This morning I went to see my very awesome dermatologist, Dr. Hsu, who used her freeze-ray gun to zap a number of moles and blemishes on my person (I did complain that I always leave her feeling like I've been electrocuted). As she was zapping me, I was making little "pew-pew" noises in my head, mostly to distract myself from the discomfort. I got to thinking about STAR WARS and I realized something.
They should have never made those prequels.
Before I'm branded a heretic, hear me out. I have two reasons for my statement (and sincere apologies to Mr. Lucas, I still love the storyline).
1. The first trilogy had elements to it that made it immensely entertaining. It was action/adventure, a space Western-Samurai movie, full of pew-pew fights with lively banter in between.
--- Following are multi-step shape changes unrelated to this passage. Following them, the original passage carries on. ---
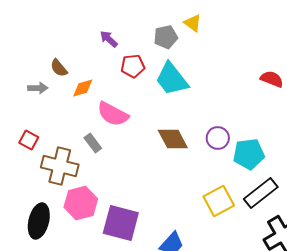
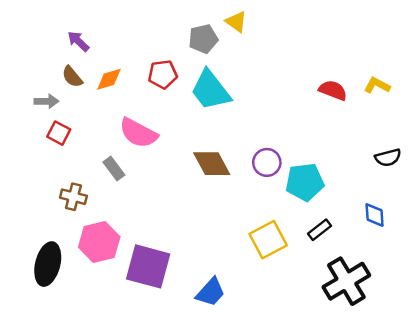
purple arrow: (109, 39) -> (78, 41), moved
orange diamond: (83, 88) -> (109, 79), moved
red square: (29, 140) -> (59, 133), moved
brown cross: (60, 166) -> (73, 197), size x0.6
black rectangle: (261, 193) -> (319, 230), size x0.6

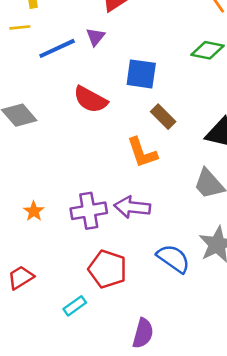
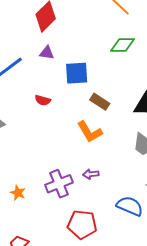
purple triangle: (95, 37) -> (47, 53), moved, turned -49
red semicircle: (90, 100) -> (43, 100), size x0.6
purple arrow: (132, 207) -> (91, 174), size x0.6

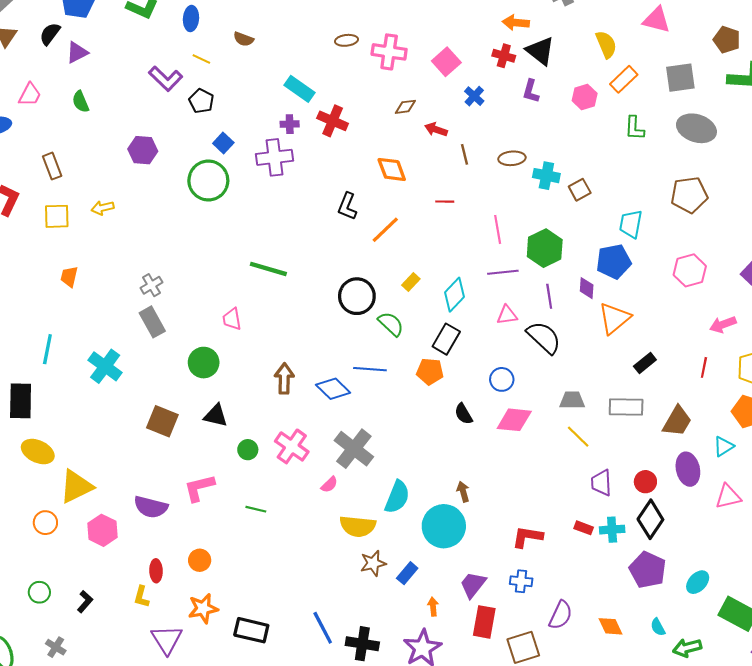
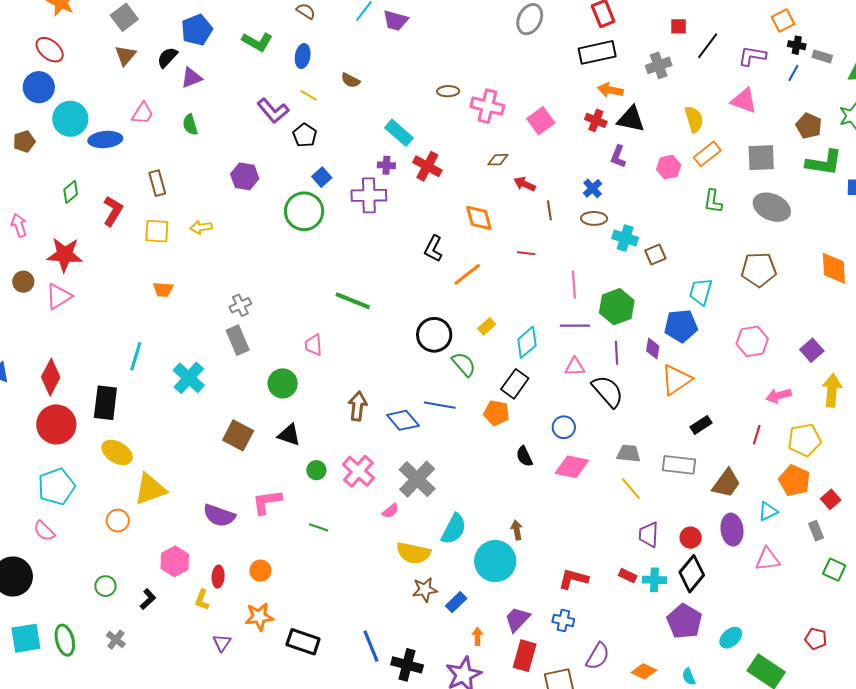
black triangle: (540, 51) -> (631, 119), turned -32
blue cross: (474, 96) -> (593, 188), moved
orange trapezoid: (69, 277) -> (163, 289), turned -105
pink hexagon: (103, 530) -> (175, 561), moved
orange diamond: (610, 626) -> (644, 671), turned -45
purple triangle: (167, 640) -> (222, 643), size x0.6

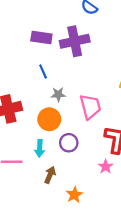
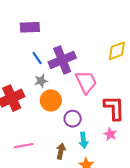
purple cross: (75, 41) -> (62, 60), moved
gray star: (58, 94) -> (41, 81), moved
cyan arrow: (40, 148) -> (83, 140), moved

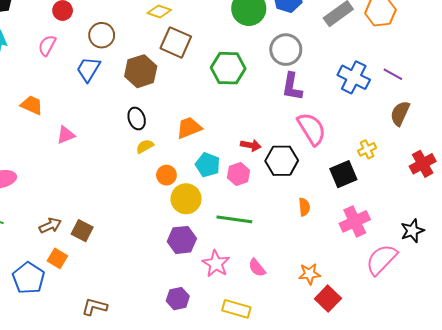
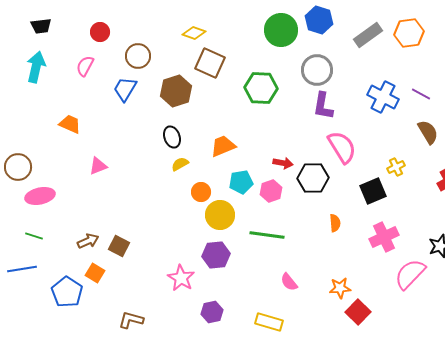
brown semicircle: (400, 113) -> (428, 132), turned 125
pink triangle: (66, 135) -> (98, 166), moved
cyan pentagon: (208, 165) -> (241, 182), turned -30
pink star: (216, 264) -> (181, 278), moved

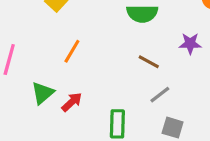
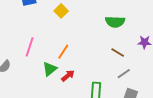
orange line: (72, 51) -> (63, 52), moved

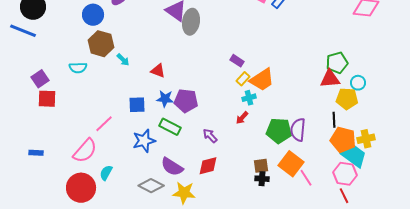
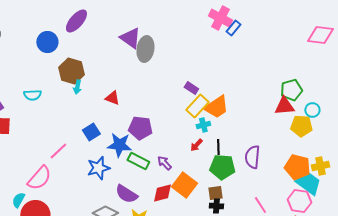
brown hexagon: (101, 44) -> (71, 71), moved
cyan arrow: (123, 60) -> (77, 87), turned 56
yellow rectangle: (243, 79) -> (197, 106), size x1.6
blue star: (165, 99) -> (119, 145), moved, size x1.4
blue square: (137, 105) -> (91, 132), turned -30
black line: (334, 120) -> (218, 147), moved
green rectangle: (170, 127) -> (138, 161), moved
green pentagon: (279, 131) -> (222, 167), moved
orange square: (291, 164) -> (184, 185), moved
cyan semicircle: (106, 173) -> (18, 200), moved

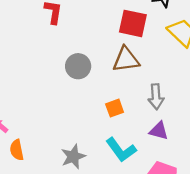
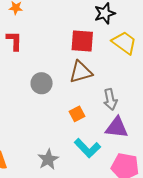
purple triangle: (159, 131) -> (117, 128), size x1.4

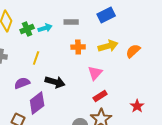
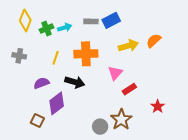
blue rectangle: (106, 15) -> (111, 20), moved
orange cross: (78, 47) -> (86, 54), moved, size x1.6
orange semicircle: (133, 51) -> (154, 41), moved
red rectangle: (100, 96) -> (129, 89), moved

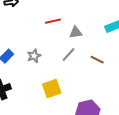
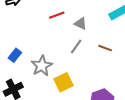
gray triangle: (76, 32) -> (81, 24), turned 40
gray star: (34, 56) -> (42, 66), moved, size x1.5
We went with this story happily, giddily, because we knew that the hero and his plucky band of rebels would win. Good would triumph over evil. We were not disappointed.
The prequel is all about Anakin's descent into Vader, the destruction of the Jedi, and the rise of the Empire. It is not a happy story. The hero does not win because there is no hero. It's grim on top of grim with a side of grim. The pew-pew fighting wasn't adventurous fun, it was a desperate struggle to survive. And let's just forget Jar Jar ever happened. He was the only comic relief and he wasn't funny.
I get it--this is the only story to be told, the story of how things came to be the way they were before Luke Skywalker looked up at the double moons and chafed against life as a farm boy. Which leads me to...
2. At the end of all discussions, the prequel trilogy is backstory. It's a prologue. How many of you actually read a prologue in a book? True confession: I'll read them if they're 1-2 pages and not italicized. If I see one going on longer, I skip it. Sometimes I skip the whole book.
|Blah Blah Blah.|
What are we writers told about writing backstory? You don't plop it all into the front of the book, or any place in the book, in a big lump of "here's what happened before Chapter 1." You sprinkle it throughout the story, using it right before it's needed. There is no need to give me several pages describing your character's PTSD prior to Chapter 1 if I need to connect with that PTSD in Chapter 10.
You certainly don't need three movies to explain it.
By the end of the RETURN OF THE JEDI, I had received all the backstory I needed. Empire bad, Rebels good. Vader bad, Jedi good. Vader is Luke's father, Luke rejects Dark Side, Good conquers Evil. Did the prequels tell me anything else I needed to know?
I think not, although I guess your mileage may vary.